A GLIMPSE OF SOMALIA

 It's like visiting two worlds, to emerge from the noisy, chaotic bedlam that is Baqqara Market and stand on the ledge of Dolphin Hotel, Mogadishu Liddo Waterfront. 

Baqqara is like Eastleigh on steroids; it gives the heady, money fuelled energy that hovers one short step from madness.

The energy at Liddo is calming, with a sweet breeze blowing in from the impossibly beautiful azure waters of the Indian Ocean. 

It's Independence Day, and Mogadishu is teeming with optimism.

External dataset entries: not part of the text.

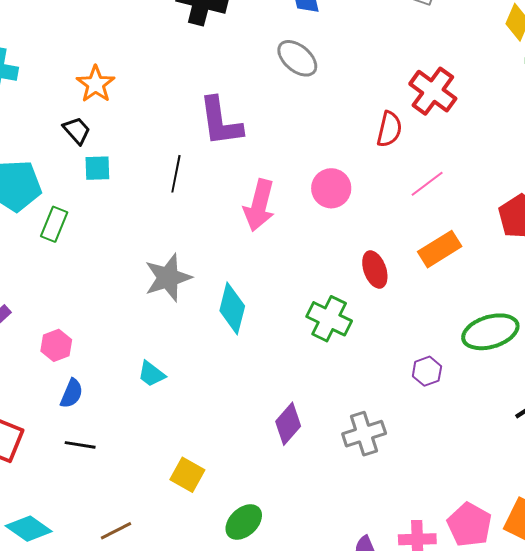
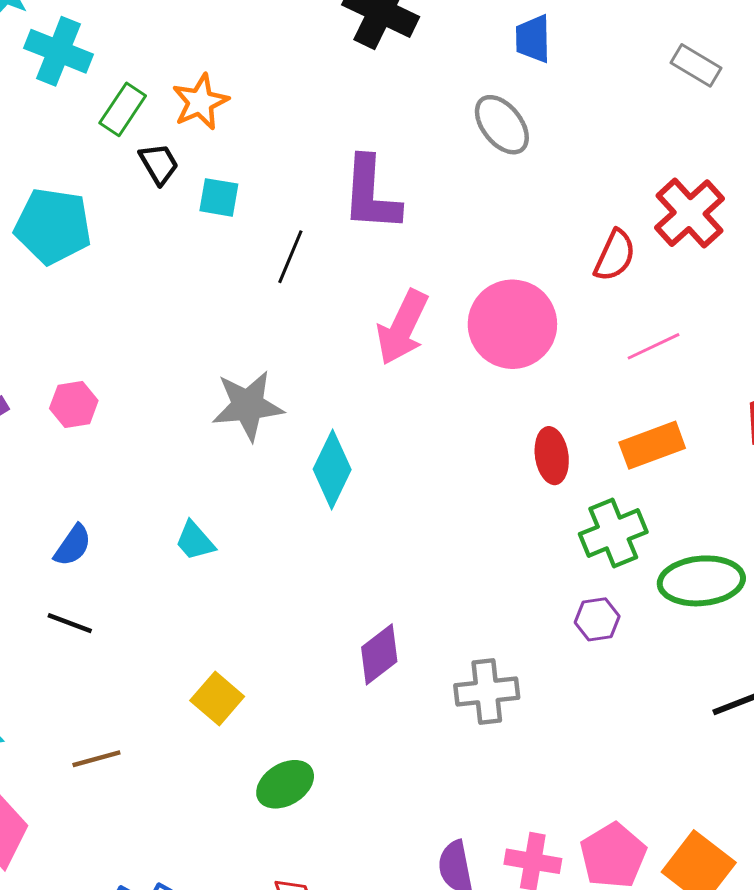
cyan square: (97, 168) -> (219, 197), moved
pink circle: (331, 188) -> (512, 324), size x1.5
green rectangle: (54, 224) -> (123, 109), moved
green cross: (329, 319) -> (613, 533), moved, turned 30
pink hexagon: (56, 345) -> (74, 405), moved

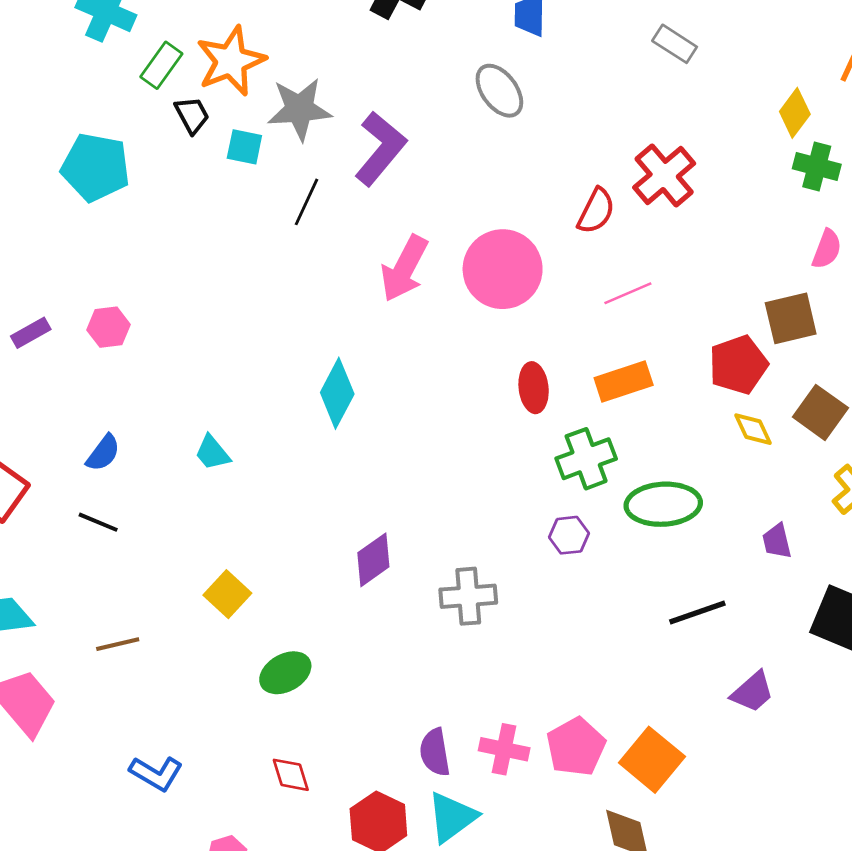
orange star: (200, 102) -> (231, 61), size x1.4
purple L-shape: (371, 194) -> (380, 149), turned -146
gray star: (248, 406) -> (299, 109), moved

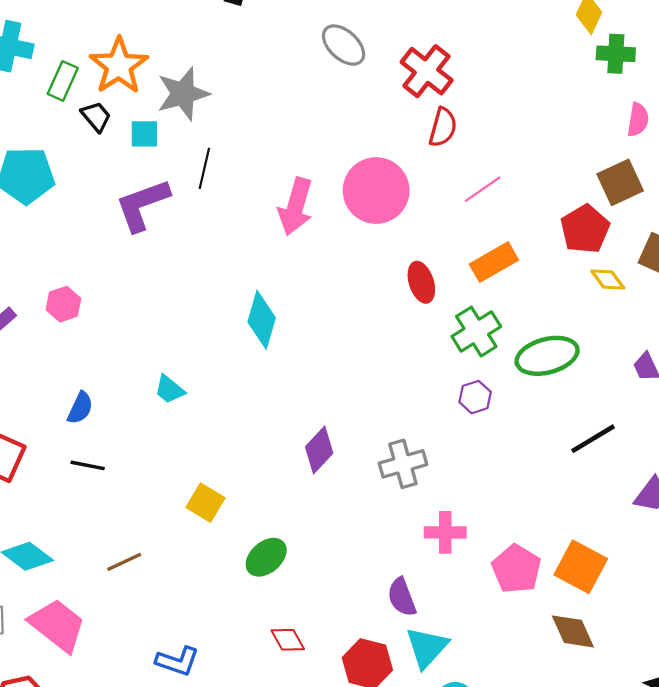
purple L-shape: (380, 149) -> (142, 205), moved, turned -138
red cross: (664, 175) -> (427, 71), moved
pink cross: (504, 749) -> (445, 532), moved

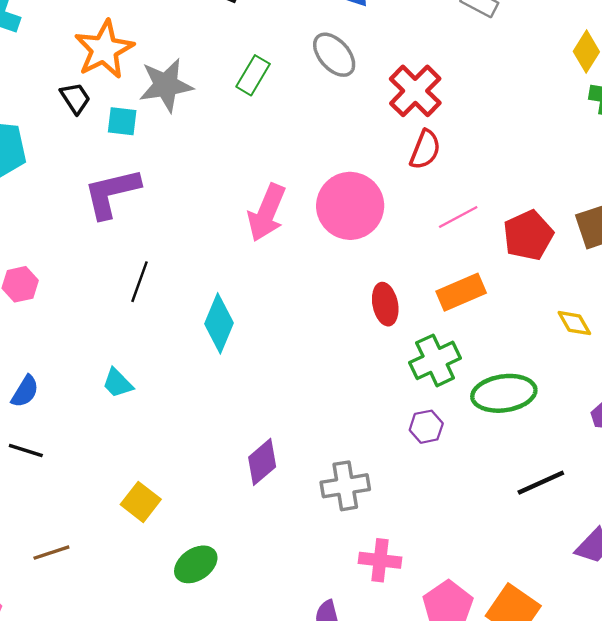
green rectangle: (63, 81) -> (253, 75), moved
black line: (204, 168) -> (140, 282), moved
red pentagon: (585, 229) -> (528, 235), moved

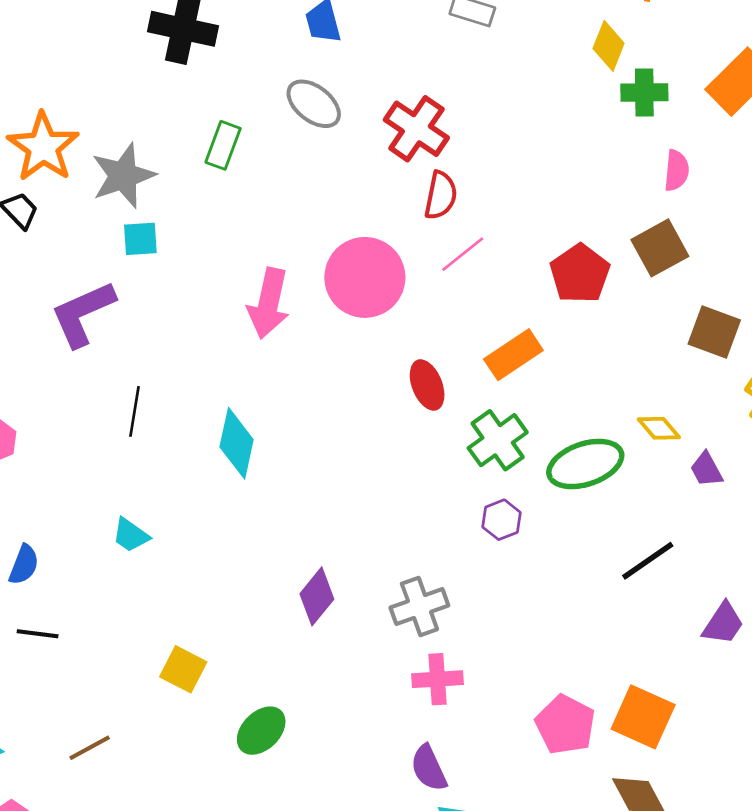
cyan square: (122, 121) -> (140, 239), moved
pink line: (458, 217) -> (463, 254), moved
yellow diamond: (574, 323) -> (659, 428), moved
pink cross: (380, 560) -> (437, 679), moved

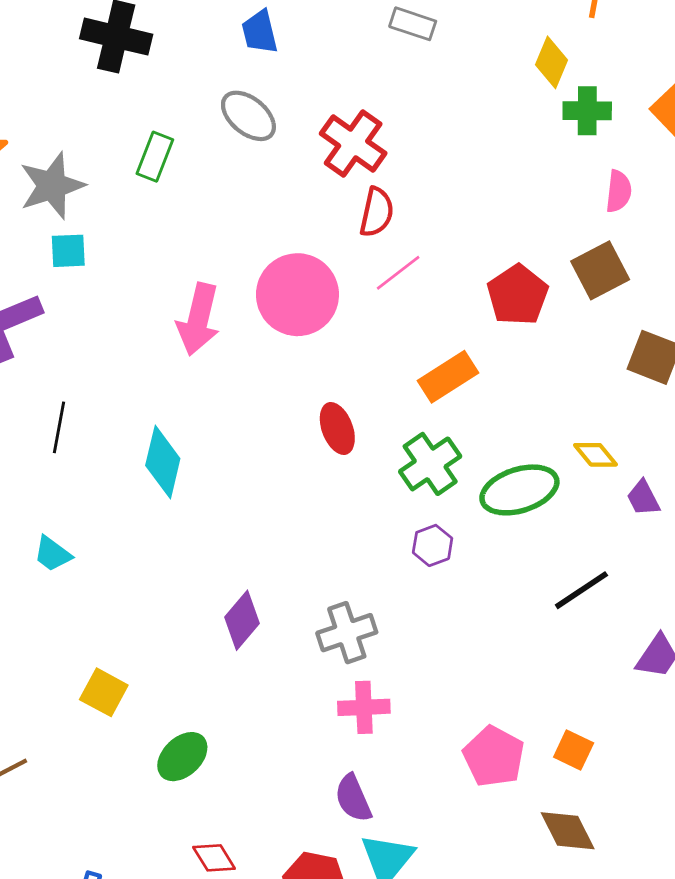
red ellipse: (427, 385) -> (337, 428), moved
orange square: (643, 717) -> (574, 750), size x0.6

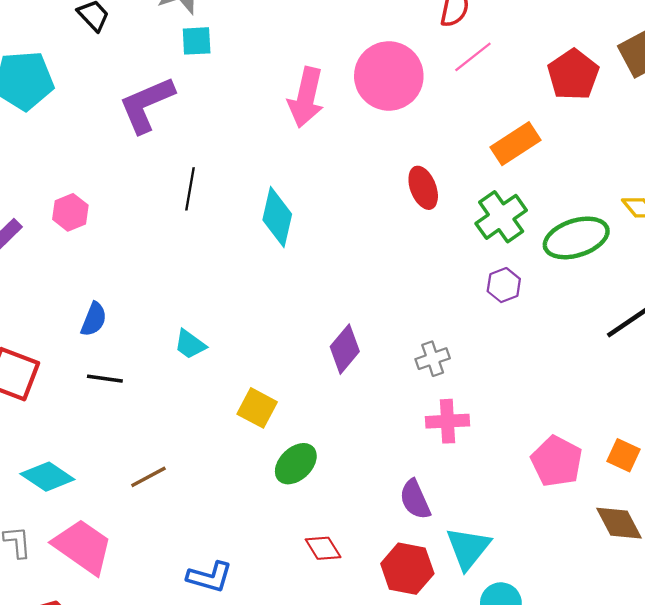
cyan trapezoid: (53, 554) -> (190, 344), moved
gray cross: (347, 633) -> (433, 359), size x0.7
yellow square: (104, 692) -> (257, 408), moved
purple semicircle: (353, 798) -> (415, 499), moved

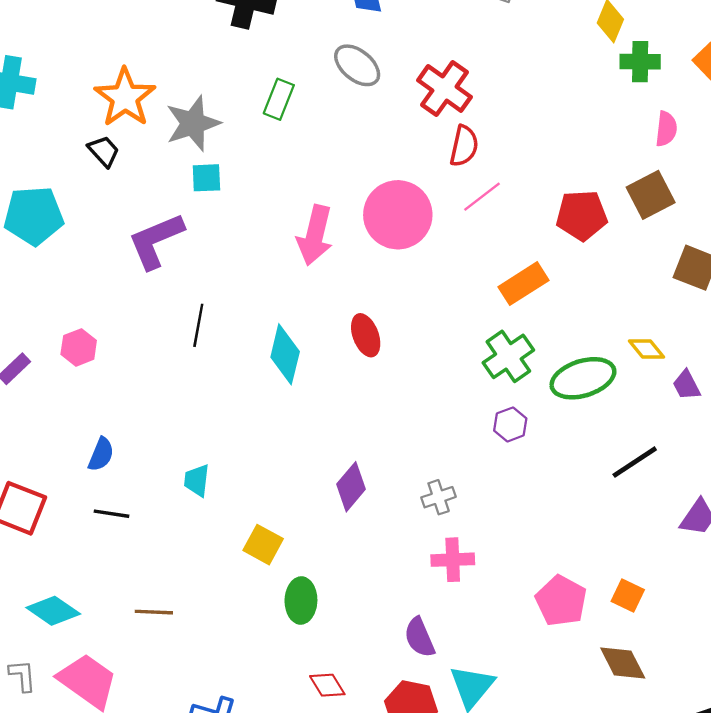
red pentagon: (573, 75) -> (582, 215), turned 30
red ellipse: (423, 188) -> (366, 335), moved
cyan trapezoid: (190, 344) -> (197, 480), turned 60
green ellipse: (296, 464) -> (301, 600), turned -45
brown line: (148, 477) -> (154, 612), turned 30

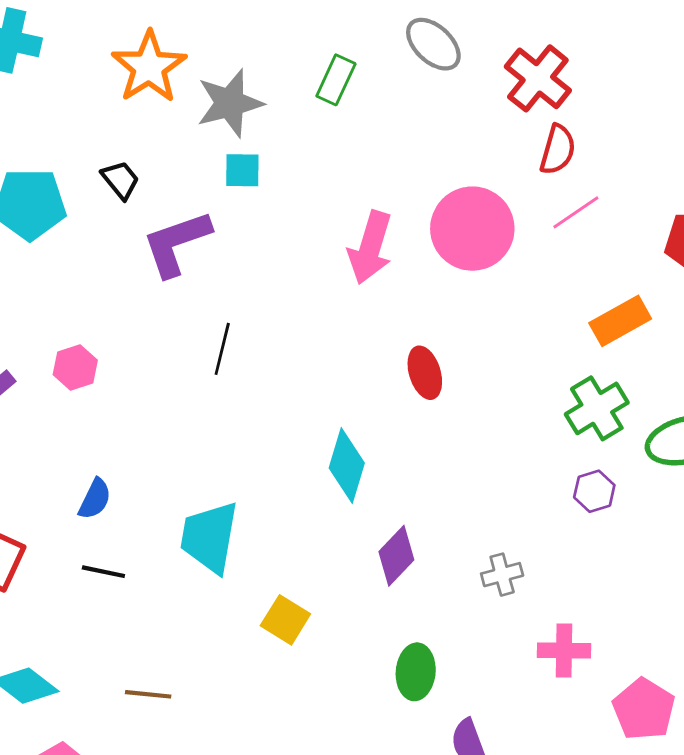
black trapezoid: (104, 151) -> (120, 180), moved
cyan diamond: (285, 354) -> (347, 466), moved
cyan trapezoid: (197, 480) -> (209, 537), size x1.8
pink cross: (453, 560) -> (564, 650), moved
green ellipse: (301, 600) -> (416, 672), moved

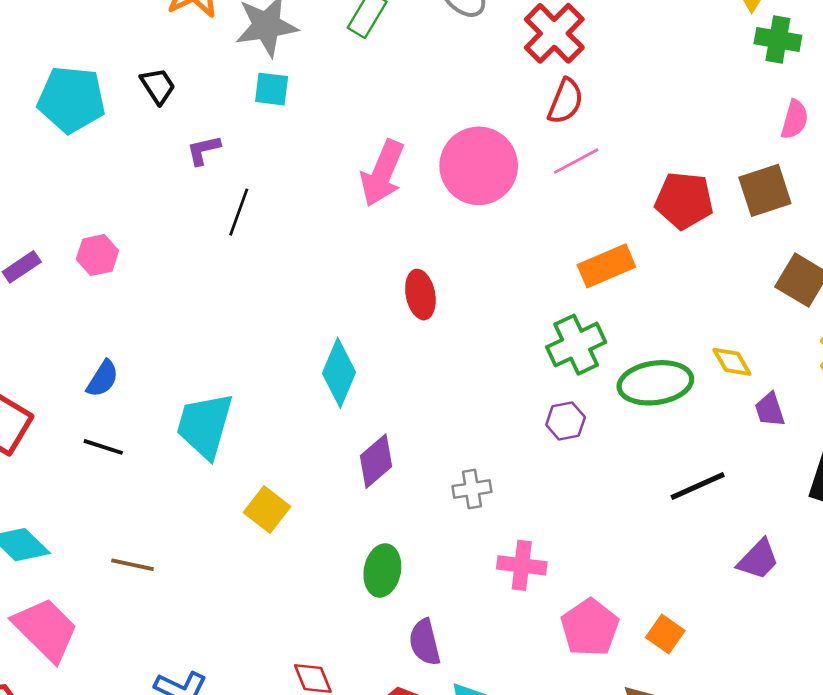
purple L-shape: (177, 243) -> (203, 150), size x0.5
black line: (222, 349) -> (239, 212), moved

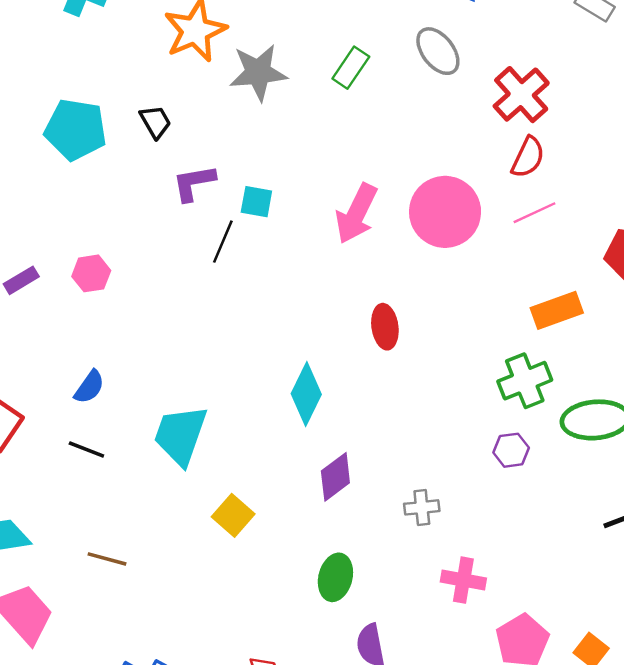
cyan square: (272, 89) -> (256, 202), moved
purple L-shape: (203, 150) -> (194, 183), size x1.4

Blue flags all over and the mojo is infectious.

Even the aged militiaman who frisks me for hidden weapons is relaxed, doing so while sitted, his rusty, ancient Kalashnikov at his feet and a cigarette jauntily clamped at the corner of his mouth.

The signs of a nation rising cautiously but boldly from its ruins are all over.

Behind me, the ancient, bomb scarred ruins of warlord Ali Mahdi Mohammed's former HQs and palace are now flanked by a spanking new, multi-storey apartment complex. 

Children play excitedly along Banadir Street, where once, brigands in the employ of Mohammed Farah Aideed exchanged large caliber rounds with those of Nur Mohammed Shatigudud.

Still, we rise.

Somaaliya.Somaliyadeena. Our Somalia.